The method according to claim 1 , wherein the computer simulator is a deterministic simulator of the dynamics of the industrial equipment.

Training the control policy based at least on the aforementioned task episodes,
The method according to claim 1 , further comprising deploying the control policy for controlling the industrial equipment after the training.

Evaluating the control policy based at least on the aforementioned task episode,
The method according to claim 1 , further comprising deploying the control policy for controlling the industrial equipment after the evaluation.

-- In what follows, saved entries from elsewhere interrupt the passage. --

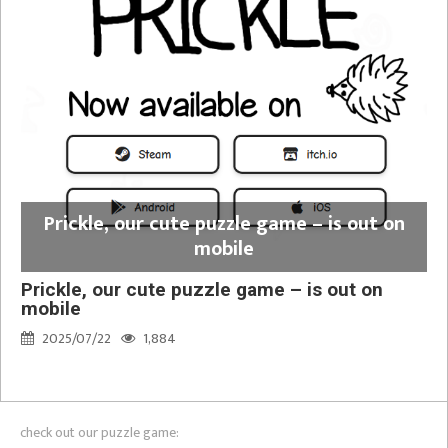
Prickle, our cute puzzle game – is out on
mobile
Prickle, our cute puzzle game – is out on
mobile
2025/07/22
1,884
check out our puzzle game: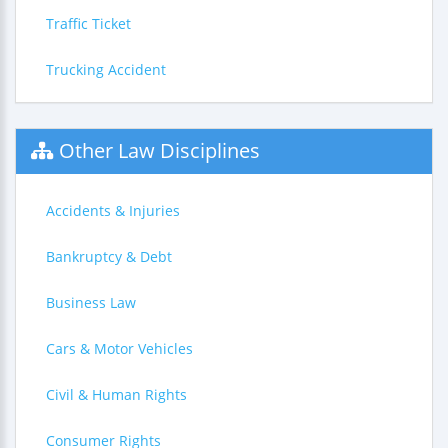
Traffic Ticket
Trucking Accident
Other Law Disciplines
Accidents & Injuries
Bankruptcy & Debt
Business Law
Cars & Motor Vehicles
Civil & Human Rights
Consumer Rights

After the deployment of the control policy, the system receives measured values of the current state of the industrial equipment from the industrial equipment,
To generate a second observed value from the measured values of the current state of the industrial equipment,
The second observed value is provided as an input to the control policy for controlling the industrial equipment,
The output from the control policy is to receive a second action for controlling one or more setpoints of the industrial equipment,
From the second action described above, generate a second one or more control inputs to the one or more setpoints of the industrial equipment,
The method according to claim 9 , further comprising controlling the one or more setpoints of the industrial equipment based on the one or more second control inputs.

To generate the dataset, a second control policy is used to control a second industrial facility, which further includes this process.
The computer simulator of the industrial equipment is configured to generate the measured values that represent the current new state of the industrial equipment based on the dataset.
The method according to claim 1 .

A system comprising one or more computers and one or more storage devices that store instructions, when executed by the one or more computers, causing the one or more computers to perform the operation of each of the methods described in any one of claims 1 to 12.

One or more computer-readable storage media that, when executed by one or more computers, stores instructions causing the one or more computers to perform the operation of each of the methods described in any one of claims 1 to 12.